Long, assigned to the 2nd Battalion, 3rd Infantry Regiment, 3rd Brigade, 2nd Infantry Division, died in Baghdad on June 10 of wounds from an explosive ordnance.
Long, a former sailor who most recently lived in Roy, near Fort Lewis, reported to the post in December 2000 and was on his second assignment to Iraq. He leaves a wife, Brenda, and three children, Sydney, 7, Shelby, 3, and Sage, 1.
He regularly used a satellite link to read to his children before bed, relatives said.
Kristina Sheets, Long’s sister, said he was on his second yearlong tour of Iraq. She said he was expected to be home at the beginning of June, but said that his tour had been extended by about a month.
Sheets said the family has kept a clipping of a photograph that appeared in the official newspaper of Fort Lewis that shows Long handing a teddy bear to an Iraqi child whose father had been killed.
“There was a little boy over there starving,” Sheets said. “And my brother gave him his rations. He was just a good guy with a really big heart.”
Barnes was in an Air Force convoy that was attacked Sunday with an improvised explosive about 100 miles south of Baghdad. He died on the way to a medical facility in the Green Zone in Baghdad.
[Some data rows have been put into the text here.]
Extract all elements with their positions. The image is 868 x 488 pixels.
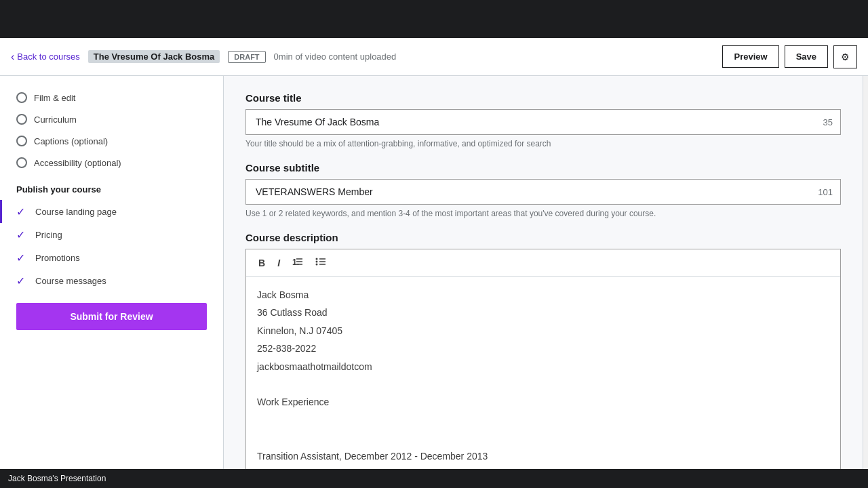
status-bar: Jack Bosma's Presentation (0, 469, 868, 488)
back-arrow-icon: ‹ (11, 51, 14, 63)
submit-for-review-button[interactable]: Submit for Review (16, 303, 207, 330)
sidebar-label-course-landing: Course landing page (35, 207, 117, 217)
nav-course-title: The Vresume Of Jack Bosma (88, 50, 220, 63)
desc-line-blank3 (257, 430, 829, 445)
sidebar-label-course-messages: Course messages (35, 276, 106, 286)
desc-line-work-exp: Work Experience (257, 394, 829, 409)
course-title-char-count: 35 (823, 117, 833, 127)
course-description-label: Course description (245, 232, 841, 243)
submit-btn-container: Submit for Review (0, 292, 223, 341)
check-course-landing: ✓ (16, 205, 28, 218)
save-button[interactable]: Save (785, 45, 828, 68)
italic-button[interactable]: I (272, 255, 285, 271)
back-to-courses[interactable]: ‹ Back to courses (11, 51, 80, 63)
bold-button[interactable]: B (253, 255, 271, 271)
sidebar-label-film-edit: Film & edit (34, 93, 75, 103)
status-text: Jack Bosma's Presentation (8, 474, 106, 483)
svg-point-6 (316, 264, 318, 266)
desc-line-city: Kinnelon, N.J 07405 (257, 323, 829, 338)
check-pricing: ✓ (16, 228, 28, 241)
sidebar-item-film-edit[interactable]: Film & edit (0, 87, 223, 108)
main-layout: Film & edit Curriculum Captions (optiona… (0, 76, 868, 488)
svg-point-5 (316, 261, 318, 263)
sidebar-item-captions[interactable]: Captions (optional) (0, 130, 223, 152)
ordered-list-button[interactable]: 1. (287, 253, 309, 272)
sidebar-item-pricing[interactable]: ✓ Pricing (0, 223, 223, 246)
desc-line-email: jackbosmaathotmaildotcom (257, 359, 829, 374)
sidebar-item-course-landing[interactable]: ✓ Course landing page (0, 200, 223, 223)
unordered-list-button[interactable] (310, 253, 332, 272)
desc-line-blank1 (257, 377, 829, 392)
desc-line-transition: Transition Assistant, December 2012 - De… (257, 449, 829, 464)
upload-status: 0min of video content uploaded (274, 52, 715, 62)
svg-point-4 (316, 258, 318, 260)
course-title-wrapper: 35 (245, 109, 841, 135)
draft-badge: DRAFT (228, 51, 265, 63)
sidebar-item-promotions[interactable]: ✓ Promotions (0, 246, 223, 269)
sidebar-item-accessibility[interactable]: Accessibility (optional) (0, 152, 223, 174)
course-subtitle-input[interactable] (245, 179, 841, 205)
description-content[interactable]: Jack Bosma 36 Cutlass Road Kinnelon, N.J… (246, 277, 840, 477)
sidebar: Film & edit Curriculum Captions (optiona… (0, 76, 224, 488)
description-editor: B I 1. (245, 249, 841, 478)
top-bar (0, 0, 868, 38)
radio-captions (16, 136, 27, 146)
nav-actions: Preview Save ⚙ (722, 45, 857, 68)
right-scrollbar (863, 76, 868, 488)
sidebar-label-promotions: Promotions (35, 253, 80, 263)
sidebar-label-accessibility: Accessibility (optional) (34, 158, 121, 168)
editor-toolbar: B I 1. (246, 249, 840, 277)
check-course-messages: ✓ (16, 274, 28, 287)
course-title-hint: Your title should be a mix of attention-… (245, 139, 841, 148)
radio-film-edit (16, 92, 27, 103)
radio-curriculum (16, 114, 27, 125)
radio-accessibility (16, 157, 27, 168)
course-subtitle-wrapper: 101 (245, 179, 841, 205)
sidebar-label-pricing: Pricing (35, 230, 62, 240)
sidebar-label-curriculum: Curriculum (34, 115, 77, 125)
desc-line-name: Jack Bosma (257, 287, 829, 302)
unordered-list-icon (315, 256, 326, 267)
sidebar-item-curriculum[interactable]: Curriculum (0, 108, 223, 130)
sidebar-label-captions: Captions (optional) (34, 136, 108, 146)
check-promotions: ✓ (16, 251, 28, 264)
preview-button[interactable]: Preview (722, 45, 778, 68)
publish-section-label: Publish your course (0, 174, 223, 200)
content-area: Course title 35 Your title should be a m… (224, 76, 863, 488)
nav-bar: ‹ Back to courses The Vresume Of Jack Bo… (0, 38, 868, 76)
course-subtitle-hint: Use 1 or 2 related keywords, and mention… (245, 209, 841, 218)
desc-line-blank2 (257, 413, 829, 428)
desc-line-address: 36 Cutlass Road (257, 305, 829, 320)
course-subtitle-char-count: 101 (818, 187, 833, 197)
course-subtitle-label: Course subtitle (245, 162, 841, 174)
course-title-input[interactable] (245, 109, 841, 135)
back-label: Back to courses (17, 52, 80, 62)
course-title-label: Course title (245, 92, 841, 104)
sidebar-item-course-messages[interactable]: ✓ Course messages (0, 269, 223, 292)
desc-line-phone: 252-838-2022 (257, 341, 829, 356)
settings-button[interactable]: ⚙ (833, 45, 857, 68)
ordered-list-icon: 1. (292, 256, 303, 267)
Barnes had volunteered for a second tour in Iraq, his father, Tom Barnes, said June 11.
“It was like the Air Force was made for Eric, and Eric was made for the Air Force,” Tom Barnes said. “He was very upbeat. He thought that the United States had done a lot of good going over there.”
Barnes joined the Air Force in May 2005. He was assigned later that year to the 90th Logistics Readiness Squadron at F.E. Warren.
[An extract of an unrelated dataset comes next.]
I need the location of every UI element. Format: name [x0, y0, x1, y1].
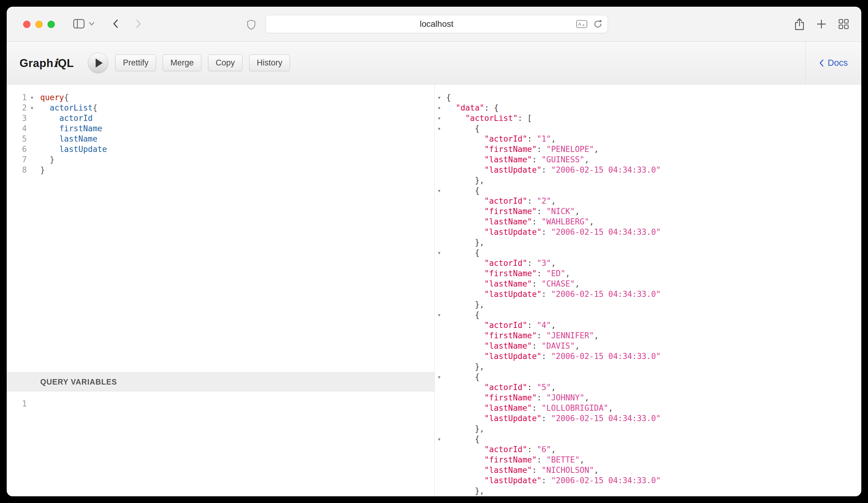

“The loss of Airman Barnes weighs heavily on the hearts of our entire Warren family,” Col. Michael Carey, commander of the 90th Space Wing, said in a release. “Our thoughts and prayers are with Eric’s family, co-workers and friends during this difficult time.”
A memorial service for Barnes was scheduled for 1 p.m. June 14 on the Cheyenne air base.
Family, friends remember soldier killed in Iraq
The Associated Press
Army Pvt. Scott A. Miller was a burly country boy who liked hunting and good-natured pranks. He had a smile that lit up the room and “a heart just as big as Wyoming,” said Janet Dawson, Miller’s senior year English teacher.
“He had great big brown eyes and clear from the back of the room, when his eyes really started sparkling or twinkling, I knew he had thought of something that had to do with good-humored mischief,” said Dawson.
Miller, 20, of Casper, Wyo., was killed June 9 in Baqubah, Iraq, by small-arms fire. He was a 2004 high school graduate and was assigned to Fort Lewis, Wash.
Miller was a big teddy bear, said his grandmother, Mary Harris.
He loved to go on dinner dates with her. When he came home for a visit in March, they went to a Red Lobster.
His smile made an impression on Melissa Henry, who taught Miller’s speech class. “He always had that little curled up grin, that little mischievous corner of your mouth.”
He also is survived by his parents, Bob and Suzi.
Mitch Hill remembered his friend as a cowboy at heart, who wore Cinch jeans and boots to school everyday. “He pulled off the perfect cowboy,” Hill said.